Re: [Announce] [patch] Modular Scheduler Core and Completely Fair Scheduler [CFS]

From: Con Kolivas
Date: Mon Apr 16 2007 - 01:17:31 EST


On Monday 16 April 2007 01:05, Ingo Molnar wrote:
> * Con Kolivas <kernel@xxxxxxxxxxx> wrote:
> > 2. Since then I've been thinking/working on a cpu scheduler design
> > that takes away all the guesswork out of scheduling and gives very
> > predictable, as fair as possible, cpu distribution and latency while
> > preserving as solid interactivity as possible within those confines.
>
> yeah.
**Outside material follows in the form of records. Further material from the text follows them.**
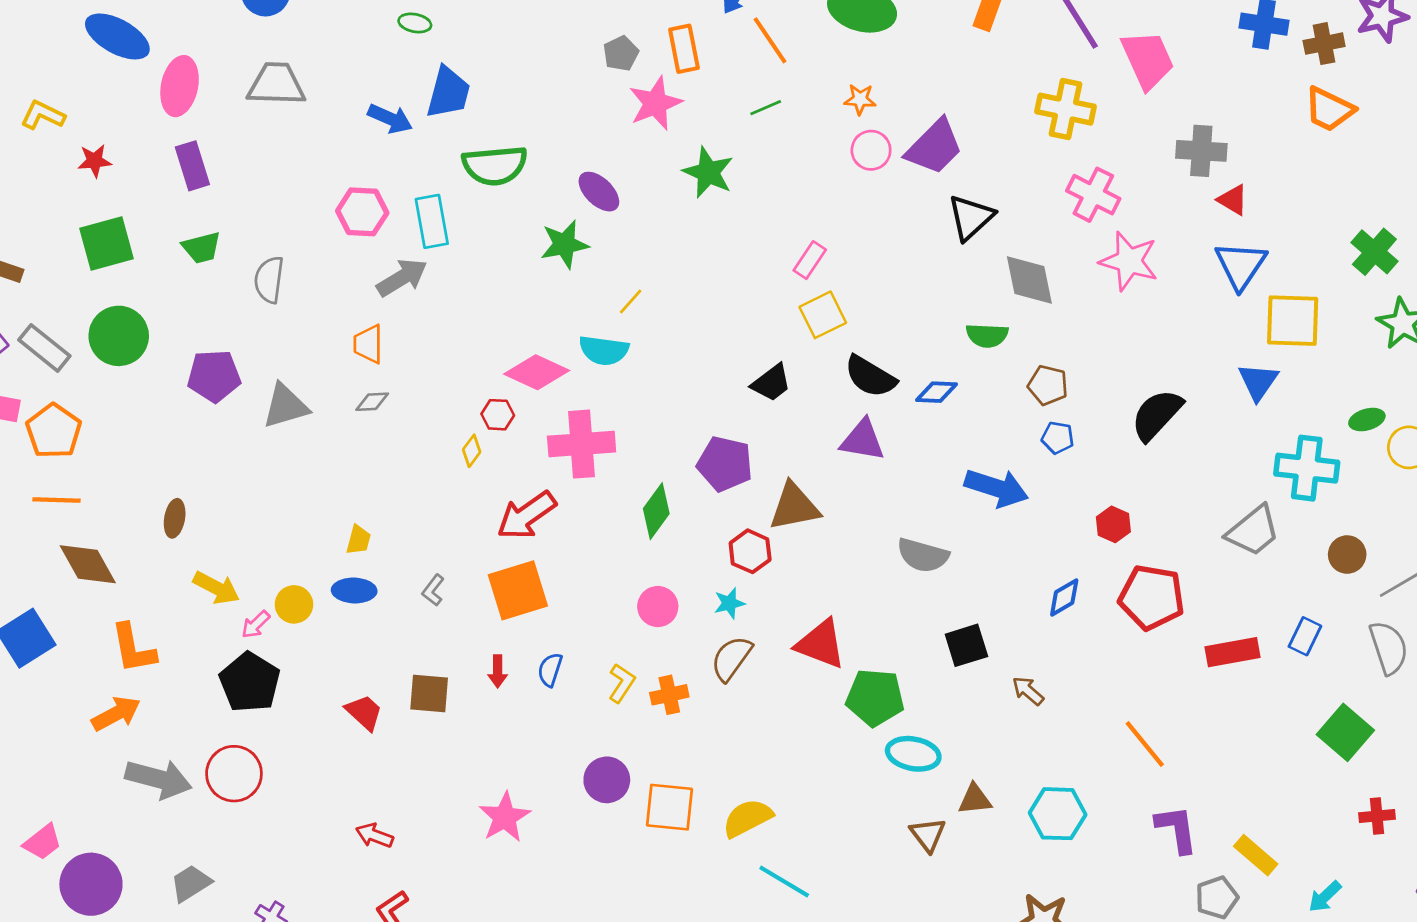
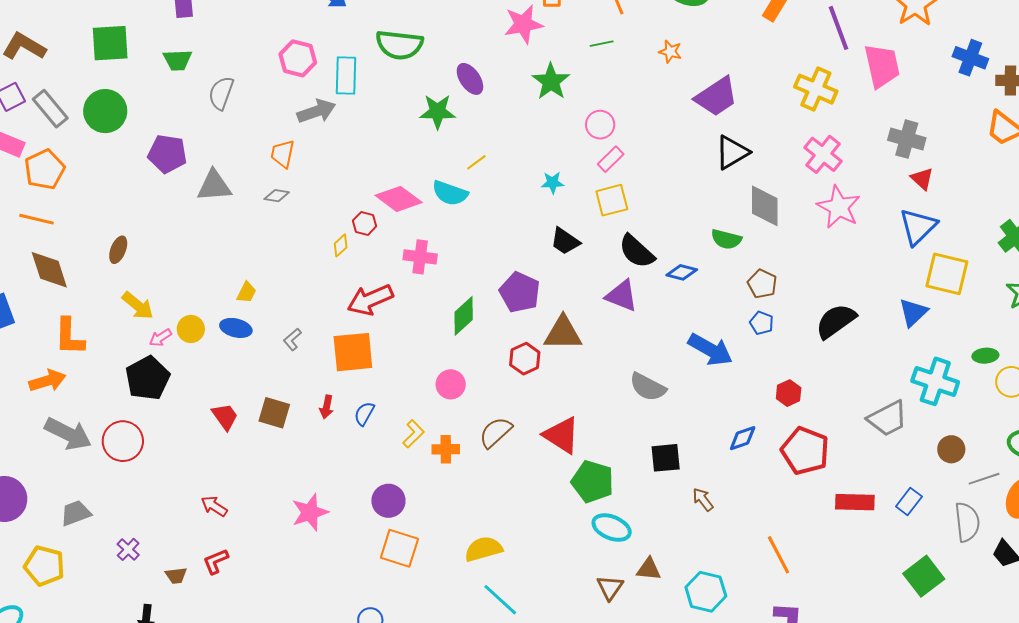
pink circle: (871, 150) -> (600, 125), moved
black trapezoid: (771, 383) -> (565, 241), turned 60
pink cross: (582, 444) -> (420, 257), size x0.7
cyan star: (729, 603) -> (553, 183), moved
orange square: (669, 807) -> (399, 548), moved

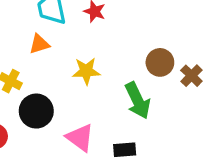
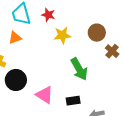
brown circle: (160, 62) -> (97, 33), moved
yellow star: (86, 71) -> (62, 35), moved

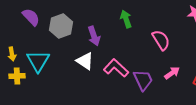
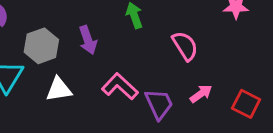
gray hexagon: (61, 26) -> (41, 46), moved
white triangle: (85, 61) -> (59, 89), moved, turned -42

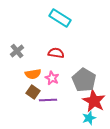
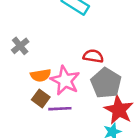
red semicircle: (56, 53) -> (93, 56), moved
pink star: (52, 78) -> (65, 80), size x1.6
I think you were right on target with this call.

Yay thank goodness :) It's time to fix the damn cpu scheduler once and for
all. Everyone uses this; it's no minor driver or $bigsmp or $bigram or
$small_embedded_RT_hardware feature.

> I've applied the
> sched.c change attached at the bottom of this mail to the CFS patch, if
> you dont mind. (or feel free to suggest some other text instead.)

> * 2003-09-03 Interactivity tuning by Con Kolivas.
> * 2004-04-02 Scheduler domains code by Nick Piggin
> + * 2007-04-15 Con Kolivas was dead right: fairness matters! :)
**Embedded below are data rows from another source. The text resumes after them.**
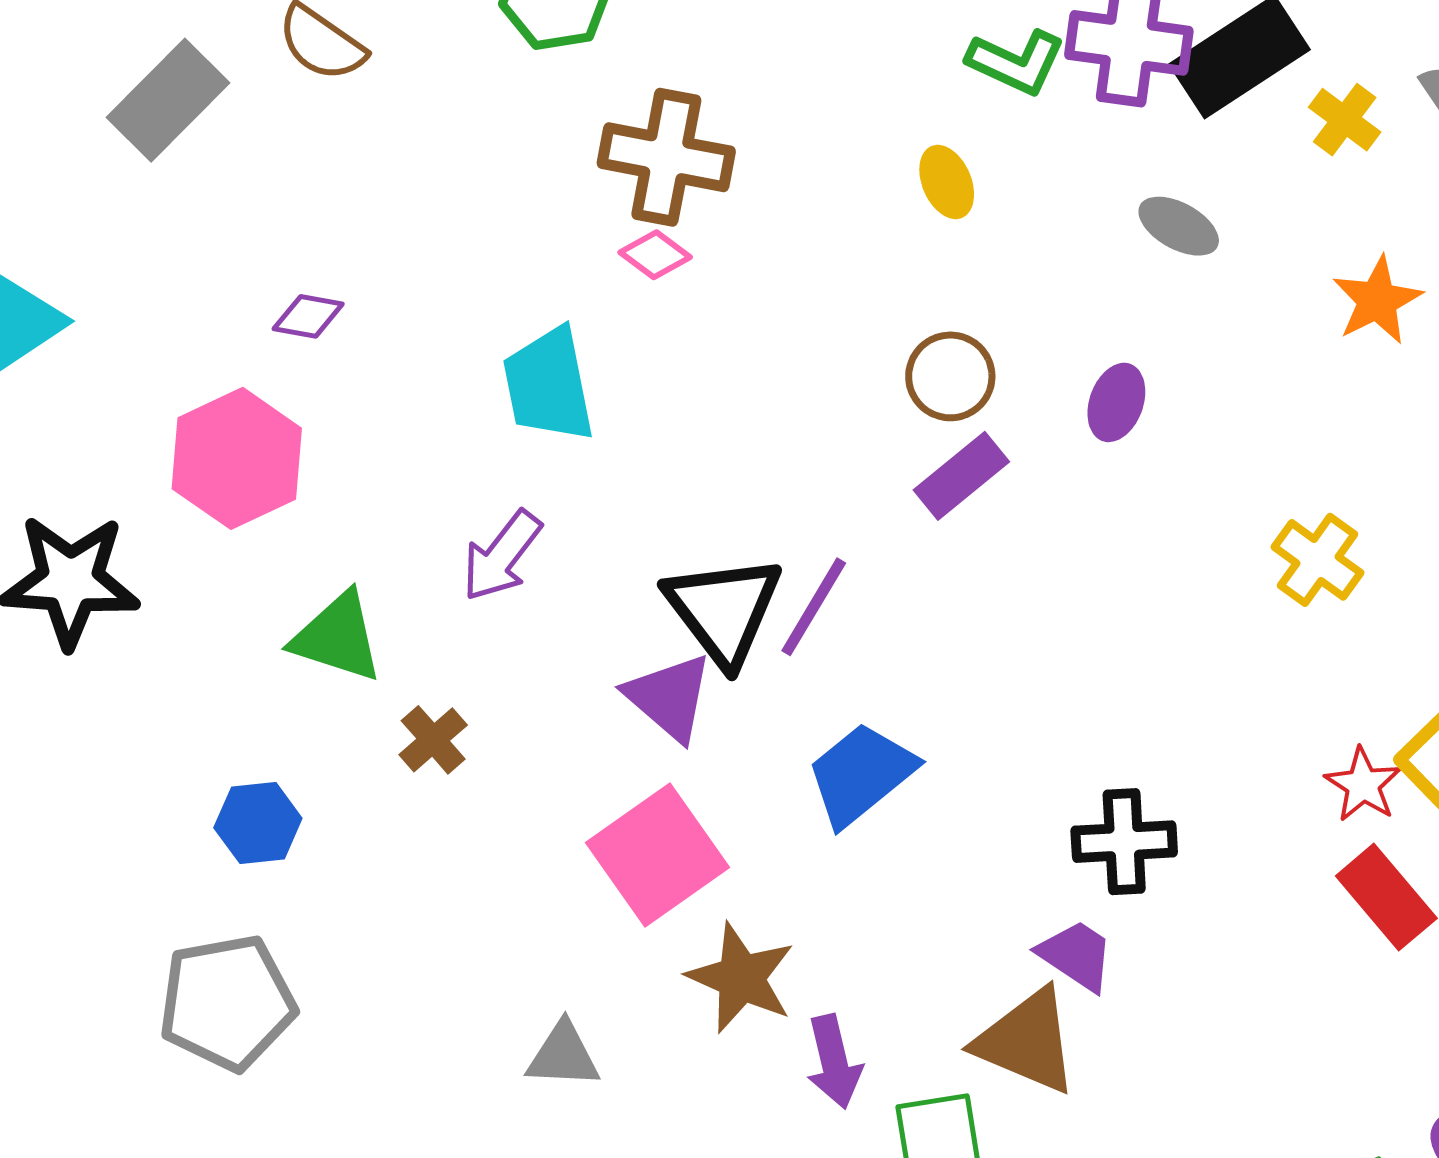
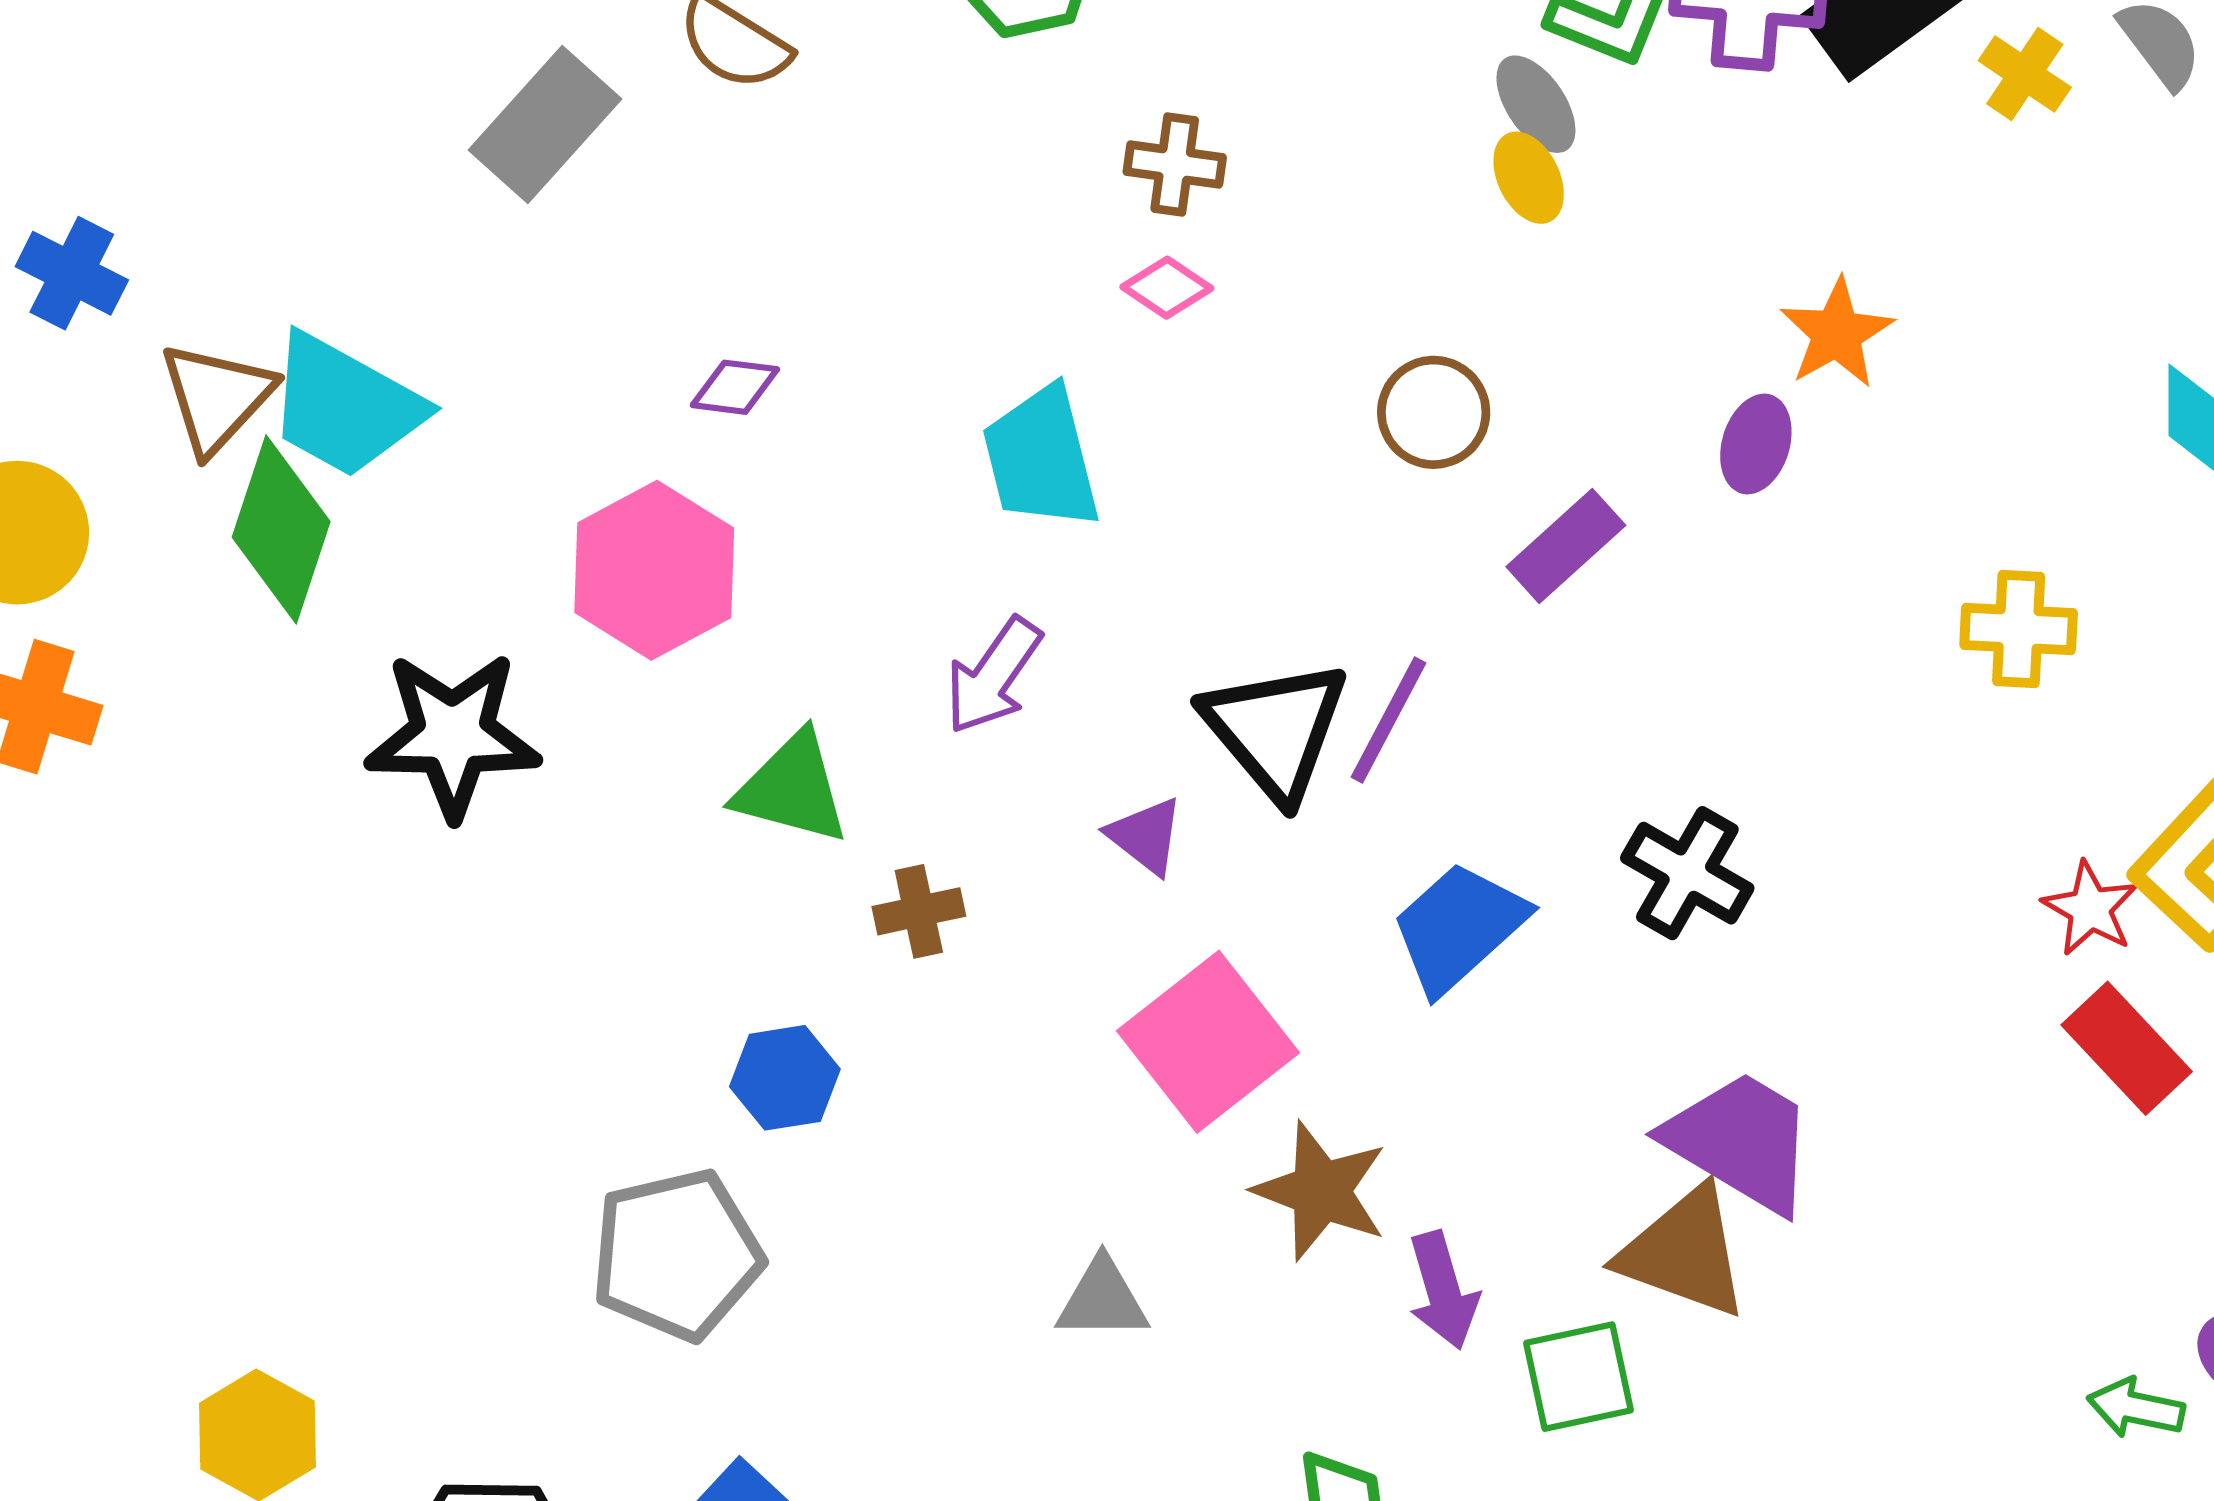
brown cross: (666, 157) -> (1175, 165), size x0.6
gray ellipse: (1179, 226) -> (1536, 104), moved, turned 30
orange star: (1377, 300) -> (1837, 333), moved
brown circle: (950, 376) -> (1434, 412), moved
yellow cross: (1317, 560) -> (2019, 629), turned -30
purple triangle: (669, 697) -> (1146, 836), moved, size x0.7
brown cross: (433, 740) -> (919, 911), turned 32
blue hexagon: (258, 823) -> (785, 1078), moved
black cross: (1124, 842) -> (1687, 873), moved, turned 36
purple trapezoid: (1076, 955) -> (1741, 1141), size x1.6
LOL that's awful. I'd prefer something meaningful like "Work begun on
replacing all interactivity tuning with a fair virtual-deadline design by Con
Kolivas".

While you're at it, it's worth getting rid of a few slightly pointless name
changes too. Don't rename SCHED_NORMAL yet again, and don't call all your
things sched_fair blah_fair __blah_fair and so on. It means that anything
else is by proxy going to be considered unfair. Leave SCHED_NORMAL as is,
replace the use of the word _fair with _cfs. I don't really care how many
copyright notices you put into our already noisy bootup but it's redundant
since there is no choice; we all get the same cpu scheduler.
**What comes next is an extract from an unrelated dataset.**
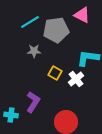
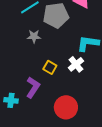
yellow square: (55, 73) -> (50, 67), moved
> > 1. I tried in vain some time ago to push a working extensable
> > pluggable cpu scheduler framework (based on wli's work) for the linux
> > kernel. It was perma-vetoed by Linus and Ingo (and Nick also said he
> > didn't like it) as being absolutely the wrong approach and that we
> > should never do that. [...]
>
> i partially replied to that point to Will already, and i'd like to make
> it clear again: yes, i rejected plugsched 2-3 years ago (which already
> drifted away from wli's original codebase) and i would still reject it
> today.

No that was just me being flabbergasted by what appeared to be you posting
your own plugsched. Note nowhere in the 40 iterations of rsdl->sd did I
ask/suggest for plugsched. I said in my first announcement my aim was to
create a scheduling policy robust enough for all situations rather than
fantastic a lot of the time and awful sometimes. There are plenty of people
ready to throw out arguments for plugsched now and I don't have the energy to
continue that fight (I never did really).

But my question still stands about this comment:

> case, all of SD's logic could be added via a kernel/sched_sd.c module
> as well, if Con is interested in such an approach. ]

What exactly would be the purpose of such a module that governs nothing in
particular? Since there'll be no pluggable scheduler by your admission it has
no control over SCHED_NORMAL, and would require another scheduling policy for
it to govern which there is no express way to use at the moment and people
tend to just use the default without great effort.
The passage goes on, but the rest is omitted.